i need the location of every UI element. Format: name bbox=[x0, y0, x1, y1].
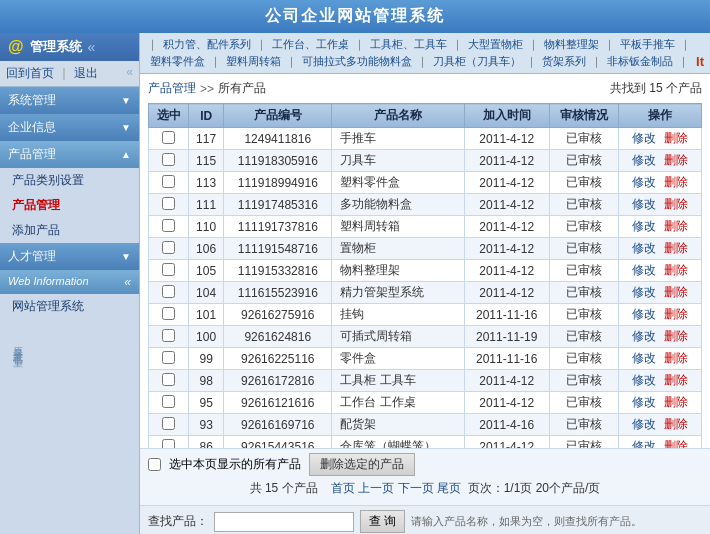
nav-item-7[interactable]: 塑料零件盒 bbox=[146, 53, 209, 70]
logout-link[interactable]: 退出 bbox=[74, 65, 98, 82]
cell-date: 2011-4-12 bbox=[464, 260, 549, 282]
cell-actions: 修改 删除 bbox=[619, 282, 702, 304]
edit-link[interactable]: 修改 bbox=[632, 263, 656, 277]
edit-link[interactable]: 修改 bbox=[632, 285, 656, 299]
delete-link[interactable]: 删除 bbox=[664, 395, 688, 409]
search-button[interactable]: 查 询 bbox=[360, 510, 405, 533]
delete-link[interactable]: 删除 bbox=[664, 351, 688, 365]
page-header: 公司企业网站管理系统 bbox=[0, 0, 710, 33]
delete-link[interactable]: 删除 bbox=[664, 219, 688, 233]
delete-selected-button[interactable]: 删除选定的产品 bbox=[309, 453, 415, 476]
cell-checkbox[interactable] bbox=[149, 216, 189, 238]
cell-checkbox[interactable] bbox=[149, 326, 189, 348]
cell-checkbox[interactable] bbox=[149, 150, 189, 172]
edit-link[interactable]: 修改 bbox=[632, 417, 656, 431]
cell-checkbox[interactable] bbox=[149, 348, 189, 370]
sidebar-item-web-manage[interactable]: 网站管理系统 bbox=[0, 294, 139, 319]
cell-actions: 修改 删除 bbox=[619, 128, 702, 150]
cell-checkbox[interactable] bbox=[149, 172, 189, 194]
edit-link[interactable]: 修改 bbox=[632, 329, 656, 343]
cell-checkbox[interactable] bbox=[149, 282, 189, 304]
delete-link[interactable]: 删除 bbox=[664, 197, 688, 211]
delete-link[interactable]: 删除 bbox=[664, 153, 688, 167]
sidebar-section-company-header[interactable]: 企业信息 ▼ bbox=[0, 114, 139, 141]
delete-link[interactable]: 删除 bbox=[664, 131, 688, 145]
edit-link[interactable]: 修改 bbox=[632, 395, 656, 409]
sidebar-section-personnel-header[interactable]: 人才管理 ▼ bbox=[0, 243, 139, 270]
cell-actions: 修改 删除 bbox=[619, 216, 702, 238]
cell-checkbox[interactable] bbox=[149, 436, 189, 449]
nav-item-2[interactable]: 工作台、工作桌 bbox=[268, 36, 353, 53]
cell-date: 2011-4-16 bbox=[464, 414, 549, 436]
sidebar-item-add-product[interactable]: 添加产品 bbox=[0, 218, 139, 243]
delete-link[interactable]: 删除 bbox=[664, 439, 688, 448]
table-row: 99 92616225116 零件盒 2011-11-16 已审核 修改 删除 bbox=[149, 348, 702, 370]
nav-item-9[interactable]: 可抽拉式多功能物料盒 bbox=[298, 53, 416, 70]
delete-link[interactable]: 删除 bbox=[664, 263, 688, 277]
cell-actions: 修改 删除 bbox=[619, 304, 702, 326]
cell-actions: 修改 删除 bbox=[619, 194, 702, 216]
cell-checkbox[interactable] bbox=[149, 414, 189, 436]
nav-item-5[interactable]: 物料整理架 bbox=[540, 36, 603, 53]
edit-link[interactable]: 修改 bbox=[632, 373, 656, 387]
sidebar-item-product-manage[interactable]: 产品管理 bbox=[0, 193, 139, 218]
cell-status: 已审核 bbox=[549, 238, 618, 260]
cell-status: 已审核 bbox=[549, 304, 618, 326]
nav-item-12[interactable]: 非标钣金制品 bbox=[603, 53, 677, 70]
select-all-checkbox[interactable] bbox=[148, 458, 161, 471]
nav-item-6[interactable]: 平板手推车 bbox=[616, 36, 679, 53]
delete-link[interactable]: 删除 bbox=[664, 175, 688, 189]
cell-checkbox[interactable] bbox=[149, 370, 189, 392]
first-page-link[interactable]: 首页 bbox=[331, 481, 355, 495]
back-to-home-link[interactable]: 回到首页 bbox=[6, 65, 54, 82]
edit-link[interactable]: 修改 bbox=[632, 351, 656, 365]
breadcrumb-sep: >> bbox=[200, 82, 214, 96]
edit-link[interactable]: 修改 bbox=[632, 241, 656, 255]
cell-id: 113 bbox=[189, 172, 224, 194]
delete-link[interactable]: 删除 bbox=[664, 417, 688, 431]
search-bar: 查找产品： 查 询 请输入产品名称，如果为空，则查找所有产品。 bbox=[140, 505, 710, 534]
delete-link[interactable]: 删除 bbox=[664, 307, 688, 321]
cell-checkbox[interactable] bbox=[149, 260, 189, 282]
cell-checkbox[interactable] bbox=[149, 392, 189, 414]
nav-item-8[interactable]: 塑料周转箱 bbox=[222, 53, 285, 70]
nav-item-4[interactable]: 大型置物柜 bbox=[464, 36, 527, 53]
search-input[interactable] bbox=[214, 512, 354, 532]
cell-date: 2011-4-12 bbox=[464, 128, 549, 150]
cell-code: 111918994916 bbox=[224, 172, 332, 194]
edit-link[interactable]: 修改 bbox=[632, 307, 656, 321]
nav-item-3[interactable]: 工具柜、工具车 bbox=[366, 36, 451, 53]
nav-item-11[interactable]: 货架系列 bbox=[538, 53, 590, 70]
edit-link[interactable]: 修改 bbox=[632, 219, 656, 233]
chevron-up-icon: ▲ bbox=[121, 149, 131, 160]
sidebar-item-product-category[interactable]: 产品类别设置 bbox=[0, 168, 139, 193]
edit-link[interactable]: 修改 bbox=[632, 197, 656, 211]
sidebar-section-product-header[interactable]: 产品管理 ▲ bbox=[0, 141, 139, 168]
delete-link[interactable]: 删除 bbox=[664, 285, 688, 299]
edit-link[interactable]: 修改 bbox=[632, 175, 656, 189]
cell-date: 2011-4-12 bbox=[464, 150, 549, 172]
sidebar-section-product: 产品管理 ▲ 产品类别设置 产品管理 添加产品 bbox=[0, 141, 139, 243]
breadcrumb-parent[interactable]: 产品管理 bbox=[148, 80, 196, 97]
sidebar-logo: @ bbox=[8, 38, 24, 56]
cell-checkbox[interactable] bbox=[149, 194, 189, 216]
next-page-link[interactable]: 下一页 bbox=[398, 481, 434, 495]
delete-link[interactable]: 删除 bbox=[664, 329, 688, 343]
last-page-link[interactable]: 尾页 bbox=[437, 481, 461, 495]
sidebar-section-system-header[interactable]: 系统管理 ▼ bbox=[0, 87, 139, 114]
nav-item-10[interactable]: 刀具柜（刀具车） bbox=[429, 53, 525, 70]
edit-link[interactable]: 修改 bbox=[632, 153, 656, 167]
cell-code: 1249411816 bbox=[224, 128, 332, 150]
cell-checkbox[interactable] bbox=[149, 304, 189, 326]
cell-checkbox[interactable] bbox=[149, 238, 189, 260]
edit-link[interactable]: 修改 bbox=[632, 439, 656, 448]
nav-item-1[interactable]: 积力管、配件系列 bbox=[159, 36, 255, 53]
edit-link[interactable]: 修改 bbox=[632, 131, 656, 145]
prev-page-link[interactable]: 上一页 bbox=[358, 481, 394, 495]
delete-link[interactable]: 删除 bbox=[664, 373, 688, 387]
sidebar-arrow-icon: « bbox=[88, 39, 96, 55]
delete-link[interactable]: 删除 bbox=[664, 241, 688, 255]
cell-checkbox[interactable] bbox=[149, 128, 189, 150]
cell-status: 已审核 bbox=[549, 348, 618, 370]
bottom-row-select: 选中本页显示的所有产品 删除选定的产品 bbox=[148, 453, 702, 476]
:::
## Aim of the task
Every line of the records must come back unchanged, except that pictures are dropped.

## Solution to this exercise
i need the location of every UI element. Format: name bbox=[x0, y0, x1, y1].
nav-item-7[interactable]: 塑料零件盒 bbox=[146, 53, 209, 70]
logout-link[interactable]: 退出 bbox=[74, 65, 98, 82]
cell-date: 2011-4-12 bbox=[464, 260, 549, 282]
cell-actions: 修改 删除 bbox=[619, 282, 702, 304]
edit-link[interactable]: 修改 bbox=[632, 263, 656, 277]
edit-link[interactable]: 修改 bbox=[632, 285, 656, 299]
delete-link[interactable]: 删除 bbox=[664, 395, 688, 409]
search-button[interactable]: 查 询 bbox=[360, 510, 405, 533]
delete-link[interactable]: 删除 bbox=[664, 351, 688, 365]
page-header: 公司企业网站管理系统 bbox=[0, 0, 710, 33]
delete-link[interactable]: 删除 bbox=[664, 219, 688, 233]
delete-selected-button[interactable]: 删除选定的产品 bbox=[309, 453, 415, 476]
cell-checkbox[interactable] bbox=[149, 216, 189, 238]
cell-checkbox[interactable] bbox=[149, 326, 189, 348]
cell-checkbox[interactable] bbox=[149, 150, 189, 172]
edit-link[interactable]: 修改 bbox=[632, 417, 656, 431]
cell-checkbox[interactable] bbox=[149, 348, 189, 370]
sidebar-item-web-manage[interactable]: 网站管理系统 bbox=[0, 294, 139, 319]
cell-actions: 修改 删除 bbox=[619, 128, 702, 150]
cell-checkbox[interactable] bbox=[149, 172, 189, 194]
edit-link[interactable]: 修改 bbox=[632, 329, 656, 343]
cell-checkbox[interactable] bbox=[149, 282, 189, 304]
delete-link[interactable]: 删除 bbox=[664, 197, 688, 211]
delete-link[interactable]: 删除 bbox=[664, 153, 688, 167]
sidebar-section-company-header[interactable]: 企业信息 ▼ bbox=[0, 114, 139, 141]
delete-link[interactable]: 删除 bbox=[664, 131, 688, 145]
edit-link[interactable]: 修改 bbox=[632, 395, 656, 409]
sidebar-section-personnel-header[interactable]: 人才管理 ▼ bbox=[0, 243, 139, 270]
cell-actions: 修改 删除 bbox=[619, 216, 702, 238]
cell-checkbox[interactable] bbox=[149, 436, 189, 449]
nav-item-2[interactable]: 工作台、工作桌 bbox=[268, 36, 353, 53]
cell-date: 2011-4-16 bbox=[464, 414, 549, 436]
sidebar-item-add-product[interactable]: 添加产品 bbox=[0, 218, 139, 243]
delete-link[interactable]: 删除 bbox=[664, 439, 688, 448]
table-row: 99 92616225116 零件盒 2011-11-16 已审核 修改 删除 bbox=[149, 348, 702, 370]
nav-item-9[interactable]: 可抽拉式多功能物料盒 bbox=[298, 53, 416, 70]
delete-link[interactable]: 删除 bbox=[664, 263, 688, 277]
cell-actions: 修改 删除 bbox=[619, 304, 702, 326]
cell-actions: 修改 删除 bbox=[619, 194, 702, 216]
cell-checkbox[interactable] bbox=[149, 414, 189, 436]
nav-item-5[interactable]: 物料整理架 bbox=[540, 36, 603, 53]
edit-link[interactable]: 修改 bbox=[632, 373, 656, 387]
sidebar-item-product-manage[interactable]: 产品管理 bbox=[0, 193, 139, 218]
cell-status: 已审核 bbox=[549, 238, 618, 260]
cell-status: 已审核 bbox=[549, 304, 618, 326]
nav-item-12[interactable]: 非标钣金制品 bbox=[603, 53, 677, 70]
select-all-checkbox[interactable] bbox=[148, 458, 161, 471]
nav-item-6[interactable]: 平板手推车 bbox=[616, 36, 679, 53]
delete-link[interactable]: 删除 bbox=[664, 175, 688, 189]
cell-checkbox[interactable] bbox=[149, 370, 189, 392]
first-page-link[interactable]: 首页 bbox=[331, 481, 355, 495]
back-to-home-link[interactable]: 回到首页 bbox=[6, 65, 54, 82]
edit-link[interactable]: 修改 bbox=[632, 351, 656, 365]
breadcrumb-sep: >> bbox=[200, 82, 214, 96]
edit-link[interactable]: 修改 bbox=[632, 241, 656, 255]
cell-id: 113 bbox=[189, 172, 224, 194]
delete-link[interactable]: 删除 bbox=[664, 417, 688, 431]
search-bar: 查找产品： 查 询 请输入产品名称，如果为空，则查找所有产品。 bbox=[140, 505, 710, 534]
delete-link[interactable]: 删除 bbox=[664, 307, 688, 321]
cell-checkbox[interactable] bbox=[149, 260, 189, 282]
cell-checkbox[interactable] bbox=[149, 392, 189, 414]
nav-item-8[interactable]: 塑料周转箱 bbox=[222, 53, 285, 70]
nav-item-4[interactable]: 大型置物柜 bbox=[464, 36, 527, 53]
search-input[interactable] bbox=[214, 512, 354, 532]
cell-date: 2011-4-12 bbox=[464, 128, 549, 150]
cell-code: 111918994916 bbox=[224, 172, 332, 194]
edit-link[interactable]: 修改 bbox=[632, 307, 656, 321]
nav-item-3[interactable]: 工具柜、工具车 bbox=[366, 36, 451, 53]
nav-item-11[interactable]: 货架系列 bbox=[538, 53, 590, 70]
edit-link[interactable]: 修改 bbox=[632, 219, 656, 233]
chevron-up-icon: ▲ bbox=[121, 149, 131, 160]
sidebar-item-product-category[interactable]: 产品类别设置 bbox=[0, 168, 139, 193]
edit-link[interactable]: 修改 bbox=[632, 197, 656, 211]
sidebar-section-product-header[interactable]: 产品管理 ▲ bbox=[0, 141, 139, 168]
delete-link[interactable]: 删除 bbox=[664, 285, 688, 299]
edit-link[interactable]: 修改 bbox=[632, 175, 656, 189]
cell-date: 2011-4-12 bbox=[464, 150, 549, 172]
sidebar-section-product: 产品管理 ▲ 产品类别设置 产品管理 添加产品 bbox=[0, 141, 139, 243]
breadcrumb-parent[interactable]: 产品管理 bbox=[148, 80, 196, 97]
sidebar-logo: @ bbox=[8, 38, 24, 56]
cell-checkbox[interactable] bbox=[149, 194, 189, 216]
next-page-link[interactable]: 下一页 bbox=[398, 481, 434, 495]
delete-link[interactable]: 删除 bbox=[664, 329, 688, 343]
last-page-link[interactable]: 尾页 bbox=[437, 481, 461, 495]
sidebar-section-system-header[interactable]: 系统管理 ▼ bbox=[0, 87, 139, 114]
nav-item-10[interactable]: 刀具柜（刀具车） bbox=[429, 53, 525, 70]
edit-link[interactable]: 修改 bbox=[632, 153, 656, 167]
cell-code: 1249411816 bbox=[224, 128, 332, 150]
cell-checkbox[interactable] bbox=[149, 304, 189, 326]
cell-checkbox[interactable] bbox=[149, 238, 189, 260]
edit-link[interactable]: 修改 bbox=[632, 439, 656, 448]
nav-item-1[interactable]: 积力管、配件系列 bbox=[159, 36, 255, 53]
edit-link[interactable]: 修改 bbox=[632, 131, 656, 145]
prev-page-link[interactable]: 上一页 bbox=[358, 481, 394, 495]
delete-link[interactable]: 删除 bbox=[664, 373, 688, 387]
sidebar-arrow-icon: « bbox=[88, 39, 96, 55]
delete-link[interactable]: 删除 bbox=[664, 241, 688, 255]
cell-checkbox[interactable] bbox=[149, 128, 189, 150]
cell-status: 已审核 bbox=[549, 348, 618, 370]
bottom-row-select: 选中本页显示的所有产品 删除选定的产品 bbox=[148, 453, 702, 476]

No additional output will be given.